The bishops called on the international community to act to alleviate the country’s humanitarian crisis, and said they will continue to make their people’s extreme hardships better known across the world.

Speaking to the people of South Sudan, the bishops said: “We call upon you to remain spiritually strong, and to exercise restraint, tolerance, forgiveness and love. Work for justice and peace; reject violence and revenge. We are with you … We wish to give you hope that you are not abandoned and that we are working to resolve the situation at many different levels.”

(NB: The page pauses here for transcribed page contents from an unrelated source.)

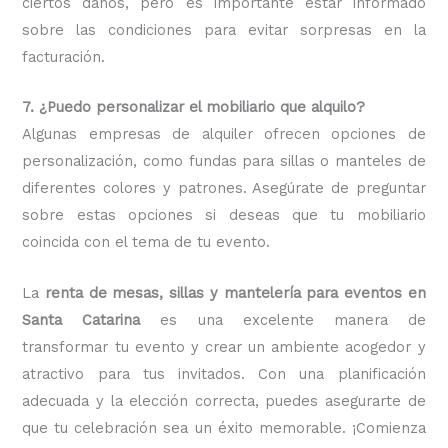
ciertos daños, pero es importante estar informado
sobre las condiciones para evitar sorpresas en la
facturación.
7. ¿Puedo personalizar el mobiliario que alquilo?
Algunas empresas de alquiler ofrecen opciones de
personalización, como fundas para sillas o manteles de
diferentes colores y patrones. Asegúrate de preguntar
sobre estas opciones si deseas que tu mobiliario
coincida con el tema de tu evento.
La
renta de mesas, sillas y mantelería para eventos en
Santa Catarina
es una excelente manera de
transformar tu evento y crear un ambiente acogedor y
atractivo para tus invitados. Con una planificación
adecuada y la elección correcta, puedes asegurarte de
que tu celebración sea un éxito memorable. ¡Comienza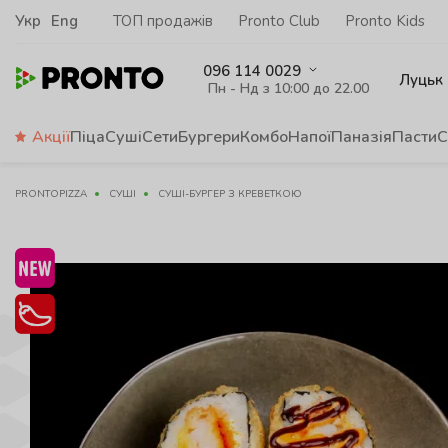
Укр
Eng
ТОП продажів
Pronto Club
Pronto Kids
096 114 0029
Луцьк
Пн - Нд з 10:00 до 22.00
Акції
Піца
Суші
Сети
Бургери
Комбо
Напої
Паназія
Пасти
С
PRONTOPIZZA
СУШІ
СУШІ-БУРГЕР З КРЕВЕТКОЮ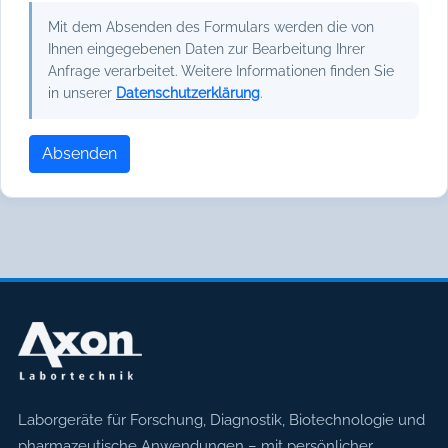
Mit dem Absenden des Formulars werden die von
Ihnen eingegebenen Daten zur Bearbeitung Ihrer
Anfrage verarbeitet. Weitere Informationen finden Sie
in unserer
Datenschutzerklärung
.
Absenden
Axon Labortechnik
Laborgeräte für Forschung, Diagnostik, Biotechnologie und
pharmazeutische Anwendungen – mit persönlicher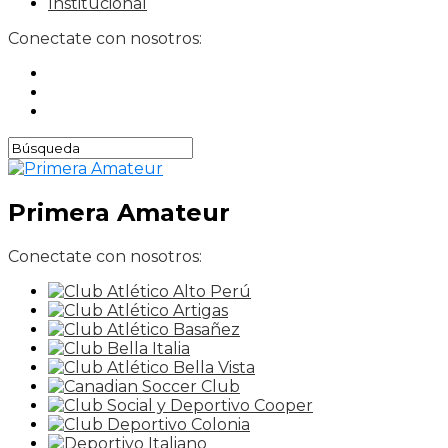
Institucional
Conectate con nosotros:
Primera Amateur
Conectate con nosotros: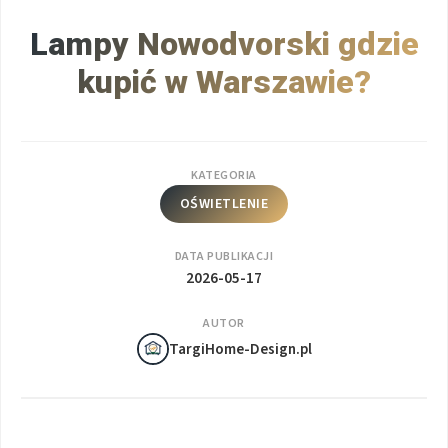
Lampy Nowodvorski gdzie
kupić w Warszawie?
KATEGORIA
OŚWIETLENIE
DATA PUBLIKACJI
2026-05-17
AUTOR
TargiHome-Design.pl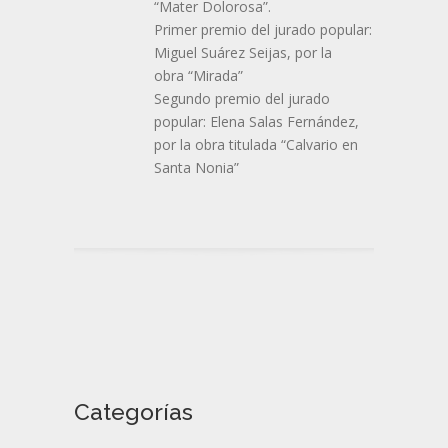
“Mater Dolorosa”.
Primer premio del jurado popular:
Miguel Suárez Seijas, por la
obra “Mirada”
Segundo premio del jurado
popular: Elena Salas Fernández,
por la obra titulada “Calvario en
Santa Nonia”
Categorías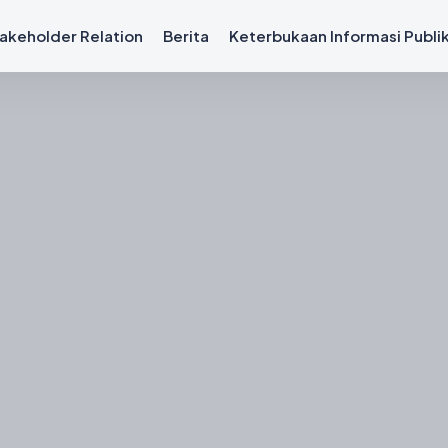
akeholder Relation
Berita
Keterbukaan Informasi Publi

The bishops concluded by announcing that Pope Francis hopes to visit their country later this year.

“The Holy Father is deeply concerned about the sufferings of the people of South Sudan. You are already in his prayers, but his coming here would be a concrete symbol of his fatherly concern and his solidarity with your suffering. It would draw the attention of the world to the situation here. We call upon you to begin a programme of prayer for this visit to go ahead. Let us use the coming months fruitfully to begin the transformation of our nation.”